# [March 10-14] Port Aransas, TX, EPIC BEACH PARTY



## Cavemansailor (Mar 1, 2014)

*20,000 people. 
*Free camping on over 40 miles of wild beach. 
*Roaring bonfires. 
*Ultimate surf fishing. 
*FREE BEER

This is my 6th year in attendance -- I'm the guy wearing deerskins and lighting cigarettes with 2 sticks. 

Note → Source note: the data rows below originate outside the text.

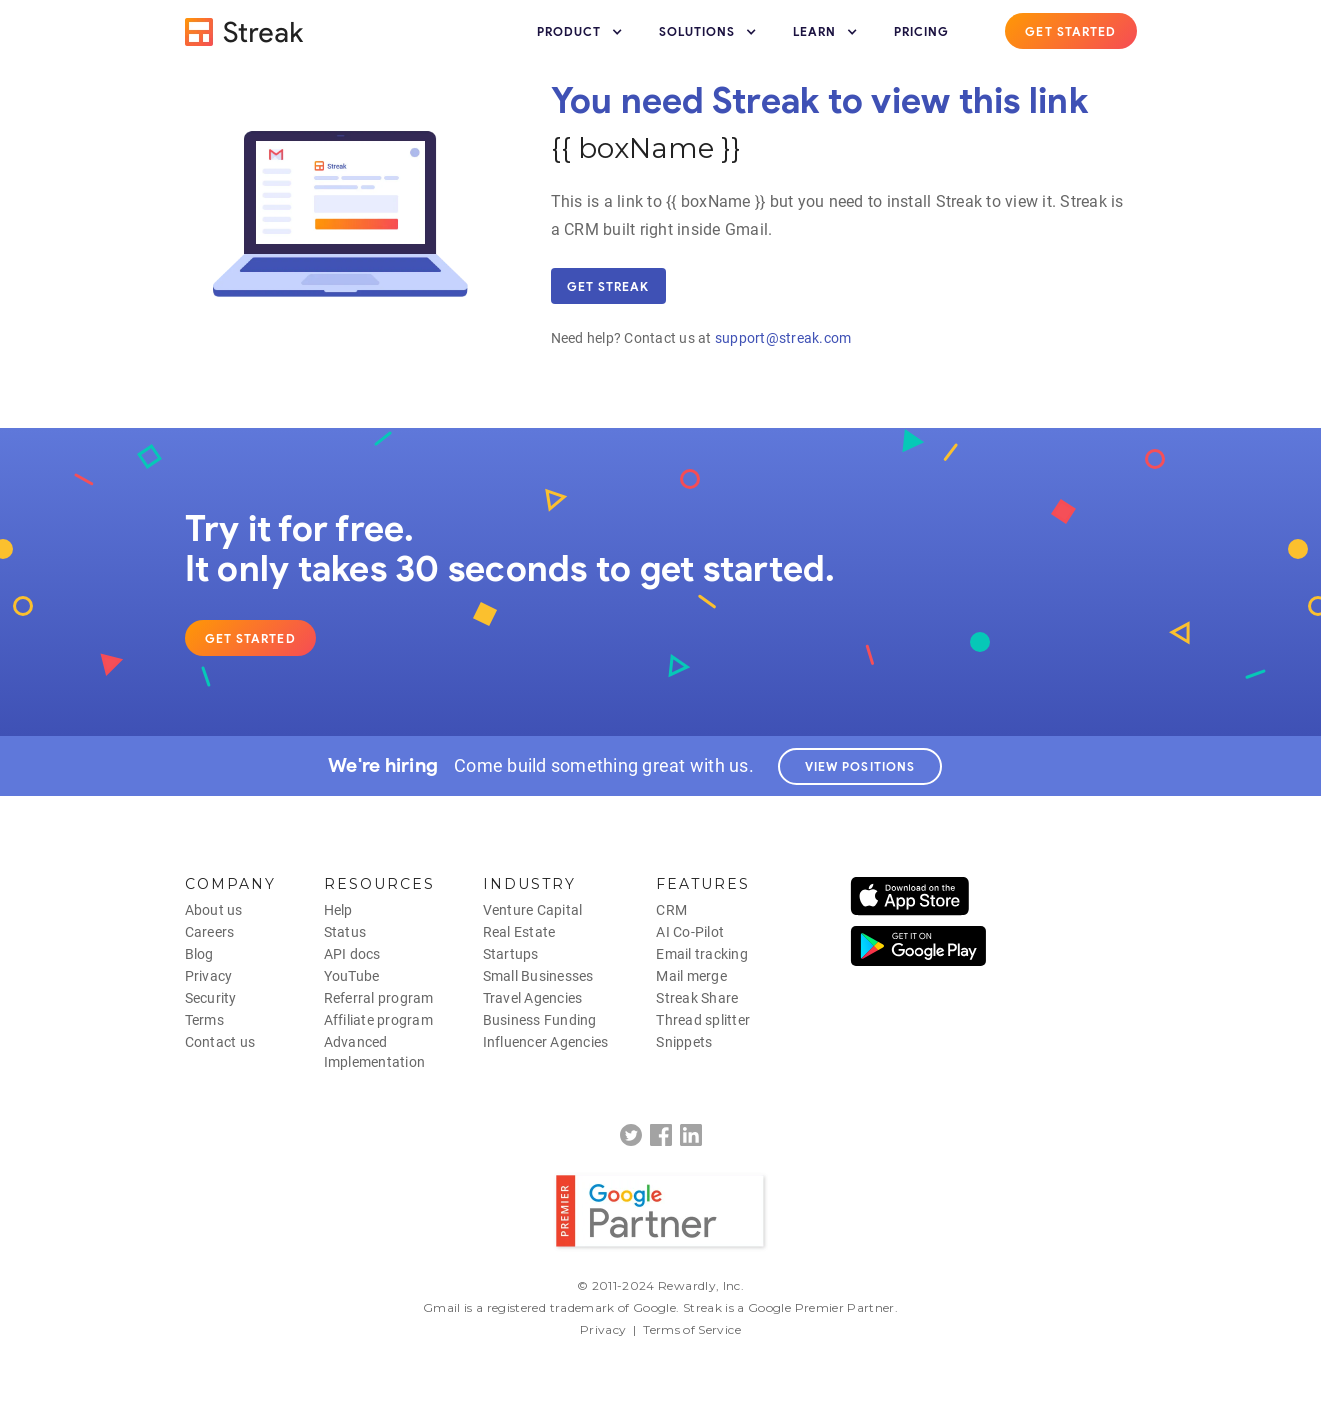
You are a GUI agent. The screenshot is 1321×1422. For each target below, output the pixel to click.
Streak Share (697, 998)
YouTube (352, 976)
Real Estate (519, 932)
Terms (204, 1020)
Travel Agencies (533, 998)
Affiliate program (378, 1020)
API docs (352, 954)
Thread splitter (703, 1020)
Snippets (684, 1042)
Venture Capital (533, 910)
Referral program (379, 998)
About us (214, 910)
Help (338, 910)
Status (345, 932)
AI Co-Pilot (690, 932)
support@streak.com (783, 338)
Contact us (220, 1042)
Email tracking (702, 954)
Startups (511, 954)
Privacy (209, 976)
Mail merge (691, 976)
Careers (210, 932)
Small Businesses (538, 976)
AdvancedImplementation (375, 1052)
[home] (245, 32)
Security (211, 998)
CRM (671, 910)
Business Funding (540, 1020)
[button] (582, 32)
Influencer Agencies (546, 1042)
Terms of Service (692, 1329)
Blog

My camp is usually at mile marker 24, but you can spot me all up and down the beach.


----------



## Matt Derrick (Mar 1, 2014)

is this an informal thing or some sponsored event? im curious


----------



## Cavemansailor (Mar 1, 2014)

Neither, really. It began as a gathering of local college kids years ago and morphed into a kind of massive redneck Mardi Gras. It is truly a wild mix these days--mostly local, "college age" kids that don't actually attend college (many with huge trucks equipped with stripper poles and/or barbecue pits) along with entire rowdy families (dads giving their 8 year old sons beads for the girls), hippies from Austin getting stoned on couches, biker gangs, pirate enthusiasts, beachcombers, hard-core shark fisherman, and surfers. 

There are no overall "organizers," but the party is officially recognized (and heavily policed at times) by the county and covered by the local news. There are subgroups within the larger mayhem that ARE organized via social networking sites, as well as local vendors, radio stations, music setups, recruiters, contests, etc. 

Rich college kids from out of state go to the Coca Cola beach resorts at South Padre, while we local Texans go party for free on the wild beaches of Port A.


----------